EXERCISE INPUT ->
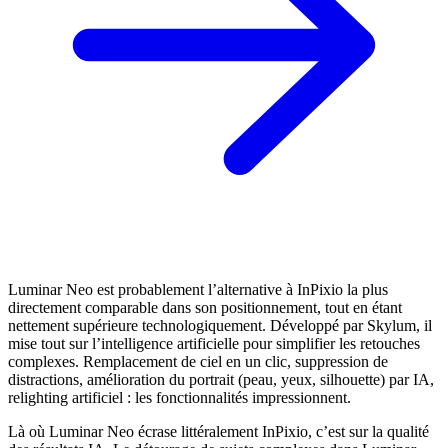
Luminar Neo est probablement l’alternative à InPixio la plus
directement comparable dans son positionnement, tout en étant
nettement supérieure technologiquement. Développé par Skylum, il
mise tout sur l’intelligence artificielle pour simplifier les retouches
complexes. Remplacement de ciel en un clic, suppression de
distractions, amélioration du portrait (peau, yeux, silhouette) par IA,
relighting artificiel : les fonctionnalités impressionnent.
Là où Luminar Neo écrase littéralement InPixio, c’est sur la qualité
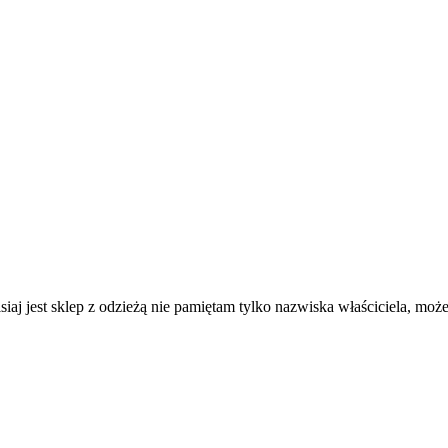
siaj jest sklep z odzieżą nie pamiętam tylko nazwiska właściciela, moż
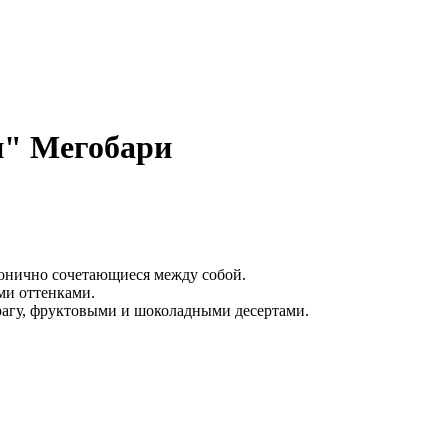
и" Мегобари
онично сочетающиеся между собой.
и оттенками.
рагу, фруктовыми и шоколадными десертами.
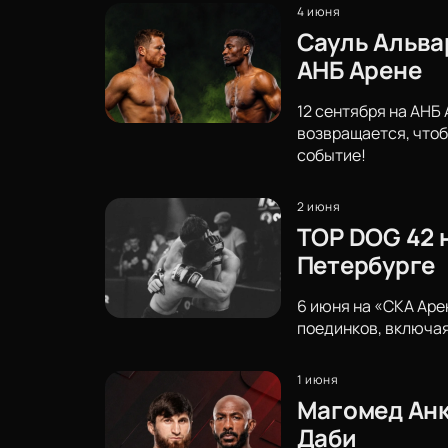
4 июня
Сауль Альва
АНБ Арене
12 сентября на АНБ
возвращается, чтоб
событие!
2 июня
TOP DOG 42 
Петербурге
6 июня на «СКА Аре
поединков, включая
1 июня
Магомед Анка
Даби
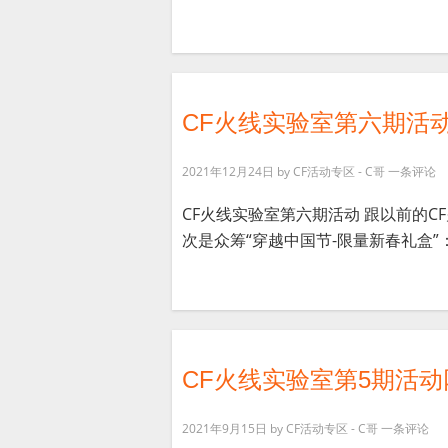
CF火线实验室第六期活
2021年12月24日
by
CF活动专区 - C哥
一条评论
CF火线实验室第六期活动 跟以前的C
次是众筹“穿越中国节-限量新春礼盒”： 
CF火线实验室第5期活动
2021年9月15日
by
CF活动专区 - C哥
一条评论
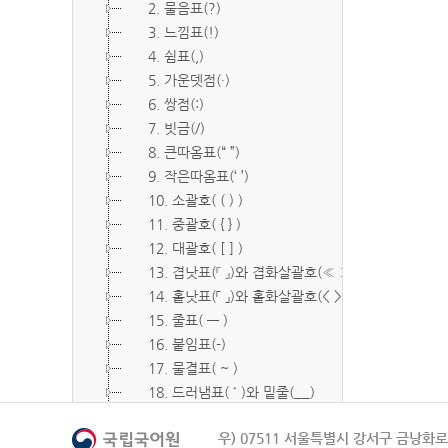
2. 물음표(?)
3. 느낌표(!)
4. 쉼표(,)
5. 가운뎃점(·)
6. 쌍점(:)
7. 빗금(/)
8. 큰따옴표(“ ”)
9. 작은따옴표(‘ ’)
10. 소괄호( ( ) )
11. 중괄호( { } )
12. 대괄호( [ ] )
13. 겹낫표(『 』)와 겹화살괄호(≪ ≫)
14. 홑낫표(「 」)와 홑화살괄호(< >)
15. 줄표( ― )
16. 붙임표(-)
17. 물결표( ~ )
18. 드러냄표( ˙ )와 밑줄(__)
19. 숨김표( O, X )
우) 07511 서울특별시 강서구 금낭화로 
20. 빠짐표( □ )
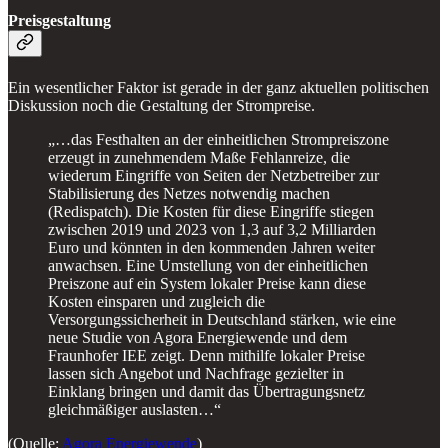
Preisgestaltung
Ein wesentlicher Faktor ist gerade in der ganz aktuellen politischen
Diskussion noch die Gestaltung der Strompreise.
„…das Festhalten an der einheitlichen Strompreiszone
erzeugt in zunehmendem Maße Fehlanreize, die
wiederum Eingriffe von Seiten der Netzbetreiber zur
Stabilisierung des Netzes notwendig machen
(Redispatch). Die Kosten für diese Eingriffe stiegen
zwischen 2019 und 2023 von 1,3 auf 3,2 Milliarden
Euro und könnten in den kommenden Jahren weiter
anwachsen. Eine Umstellung von der einheitlichen
Preiszone auf ein System lokaler Preise kann diese
Kosten einsparen und zugleich die
Versorgungssicherheit in Deutschland stärken, wie eine
neue Studie von Agora Energiewende und dem
Fraunhofer IEE zeigt. Denn mithilfe lokaler Preise
lassen sich Angebot und Nachfrage gezielter in
Einklang bringen und damit das Übertragungsnetz
gleichmäßiger auslasten…“
(Quelle:
Agora Energiewende
)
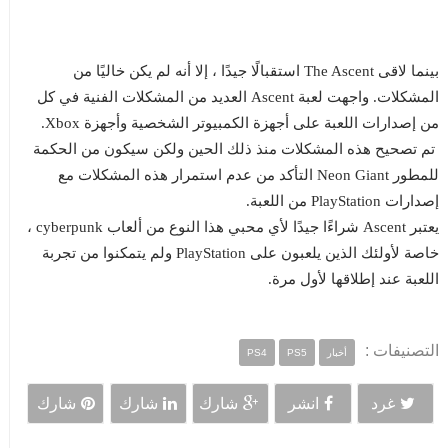
بينما لاقى The Ascent استقبالًا جيدًا ، إلا أنه لم يكن خاليًا من
المشكلات. واجهت لعبة Ascent العديد من المشكلات الفنية في كل
من إصدارات اللعبة على أجهزة الكمبيوتر الشخصية وأجهزة Xbox.
تم تصحيح هذه المشكلات منذ ذلك الحين ولكن سيكون من الحكمة
للمطور Neon Giant التأكد من عدم استمرار هذه المشكلات مع
إصدارات PlayStation من اللعبة.
يعتبر Ascent شراءًا جيدًا لأي محبي هذا النوع من ألعاب cyberpunk ،
خاصة لأولئك الذين يلعبون على PlayStation ولم يتمكنوا من تجربة
اللعبة عند إطلاقها لأول مرة.
التصنيفات :
أخبار
PS5
PS4
غرد
انشر
شارك
شارك
شارك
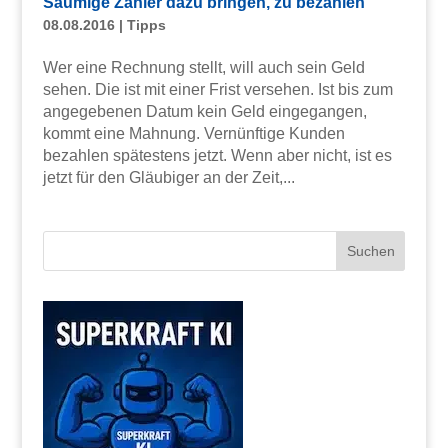
Säumige Zahler dazu bringen, zu bezahlen
08.08.2016
|
Tipps
Wer eine Rechnung stellt, will auch sein Geld
sehen. Die ist mit einer Frist versehen. Ist bis zum
angegebenen Datum kein Geld eingegangen,
kommt eine Mahnung. Vernünftige Kunden
bezahlen spätestens jetzt. Wenn aber nicht, ist es
jetzt für den Gläubiger an der Zeit,...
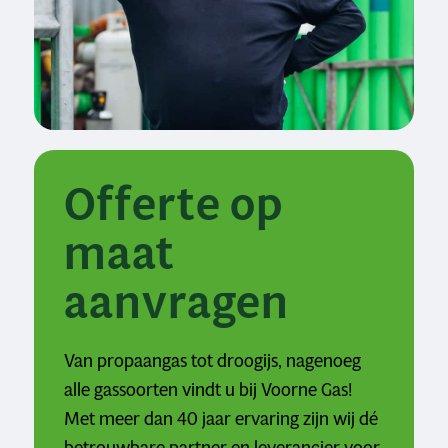
Offerte op
maat
aanvragen
Van propaangas tot droogijs, nagenoeg
alle gassoorten vindt u bij Voorne Gas!
Met meer dan 40 jaar ervaring zijn wij dé
betrouwbare partner en leverancier voor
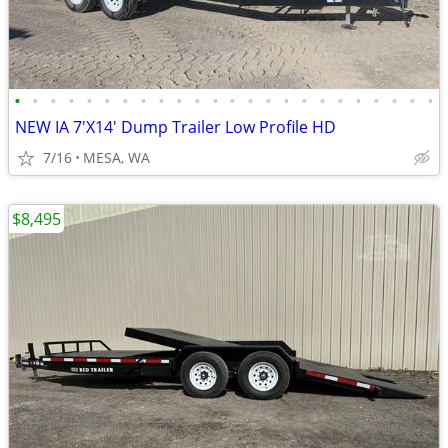
•
•
•
•
•
•
•
•
•
•
•
•
•
•
•
•
•
•
•
•
•
•
•
•
NEW IA 7'X14' Dump Trailer Low Profile HD
7/16
MESA, WA
$8,495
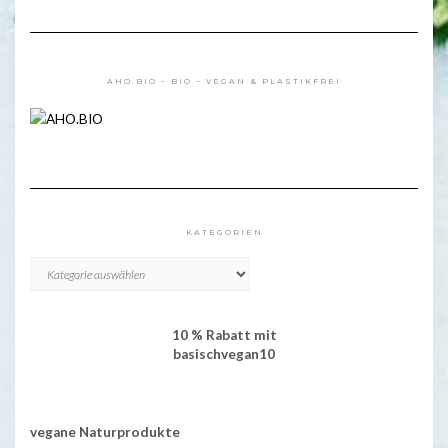
AHO.BIO – BIO – VEGAN & PLASTIKFREI
KATEGORIEN
KATEGORIEN
10 % Rabatt mit
basischvegan10
vegane Naturprodukte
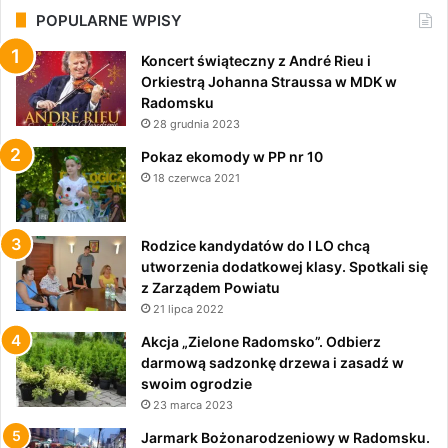
POPULARNE WPISY
Koncert świąteczny z André Rieu i
Orkiestrą Johanna Straussa w MDK w
Radomsku
28 grudnia 2023
Pokaz ekomody w PP nr 10
18 czerwca 2021
Rodzice kandydatów do I LO chcą
utworzenia dodatkowej klasy. Spotkali się
z Zarządem Powiatu
21 lipca 2022
Akcja „Zielone Radomsko”. Odbierz
darmową sadzonkę drzewa i zasadź w
swoim ogrodzie
23 marca 2023
Jarmark Bożonarodzeniowy w Radomsku.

EXERCISE BRIEF ->
Your answer should consist of copies of the lines above that include the string "Eingriffe".

RESPONSE TO THE EXERCISE ->
wiederum Eingriffe von Seiten der Netzbetreiber zur
(Redispatch). Die Kosten für diese Eingriffe stiegen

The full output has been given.